- Native name: Іван Самійлович Литвинчук
- Nickname: Dubovyi
- Born: 21 August 1920 Wołyń Voivodeship Second Polish Republic
- Died: 19 January 1951 (aged 30) Horokhiv Raion, Ukrainian SSR, Soviet Union
- Allegiance: Ukrainian Insurgent Army
- Branch: Paramilitary
- Rank: Colonel
- Conflicts: Eastern Front (World War II) Polish–Ukrainian conflict Volhynian massacre Janowa Dolina massacre; Defense of Huta Stepańska and Wyrka; Battle of Moczulanka; ; ; ; Anti-Soviet Resistance by the Ukrainian Insurgent Army †;
- Awards: Cross of Combat Merit

= Ivan Lytvynchuk =

Ukrainian military officer

Ivan Samiilovych Lytvynchuk (also known by his pseudonym Ivan Dubovyi; Іван Самійлович Литвинчук; Iwan Łytwynczuk; 21 August 1920 – 19 January 1951) was a commander of the military district of the Ukrainian Insurgent Army (UPA), a member of the Organization of Ukrainian Nationalists (OUN), a war criminal, and a Major. He is believed to have been one of the organizers and initiators of the Volhynian massacre, recognized as a genocide. His units were among the first in Volhynia to begin the extermination of Poles.

== Biography ==
He was born in 1920 in Derman Druha, Volhynia, into a family of an Orthodox priest (according to other researchers, he was born in Biskupice Ruskie).

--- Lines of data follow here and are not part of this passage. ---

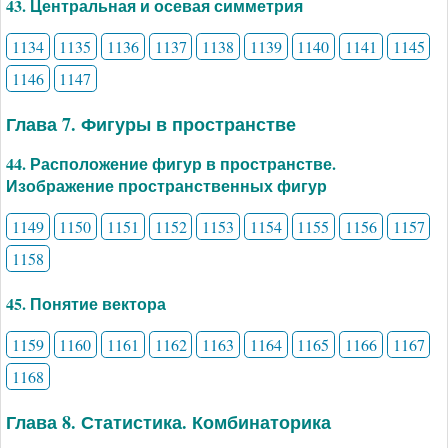
43. Центральная и осевая симметрия
1134
1135
1136
1137
1138
1139
1140
1141
1145
1146
1147
Глава 7. Фигуры в пространстве
44. Расположение фигур в пространстве.
Изображение пространственных фигур
1149
1150
1151
1152
1153
1154
1155
1156
1157
1158
45. Понятие вектора
1159
1160
1161
1162
1163
1164
1165
1166
1167
1168
Глава 8. Статистика. Комбинаторика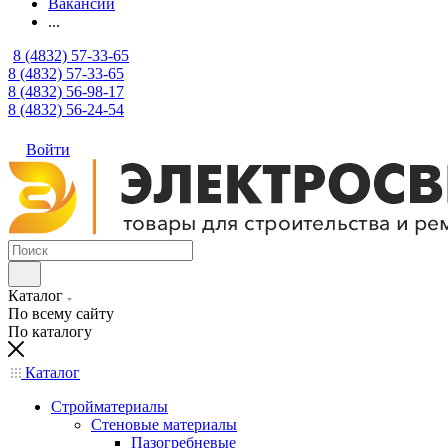
Вакансии
...
8 (4832) 57-33-65
8 (4832) 57-33-65
8 (4832) 56-98-17
8 (4832) 56-24-54
Войти
Каталог
По всему сайту
По каталогу
Каталог
Стройматериалы
Стеновые материалы
Пазогребневые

He studied at the Volhynian Orthodox Theological Academy in Kremenets. Between 1937 and 1939, he was imprisoned by Polish authorities for underground activities in the OUN.

In 1943, he organized UPA units in northeastern Volhynia and became the commander of the Military District (WO) UPA "Zahrawa".

Prosecutor Piotr Zając and historian Grzegorz Motyka suggest his possible involvement (together with Dmytro Klyachkivsky and Vasyl Ivakhiv) in the decision to carry out the Volhynian massacre. Units under Lytvynchuk's command were among the first in Volhynia to begin the extermination of Poles. Lytvynchuk directly participated in the destruction of the Janowa Dolina settlement, where his units murdered approximately 600 Poles, Lytvynchuk was particularly zealous in carrying out the murders of Poles, which he often boasted about.

He died in 1952 by blowing himself up in a bunker attacked by the NKVD in Horokhiv Raion in Volyn Oblast.

== Commemoration ==
A Memorial Cross was erected at the site of Ivan Lytvynchuk's death, and a school in the village of Zolochiv, Lviv Oblast was named after him.

== Bibliography ==
- Motyka, Grzegorz (2006). "Ukraińska partyzantka 1942-1960"
- V. Zavedniuk, Lytvynchuk Ivan [В. Заведнюк, Литвинчук Іван [w] Тернопільський енциклопедичний словник. редкол.: Г. Яворський та ін.. T. 2: К—О. Тернопіль : Видавничо-поліграфічний комбінат «Збруч», 2005, s. 368. ISBN 966-528-199-2.]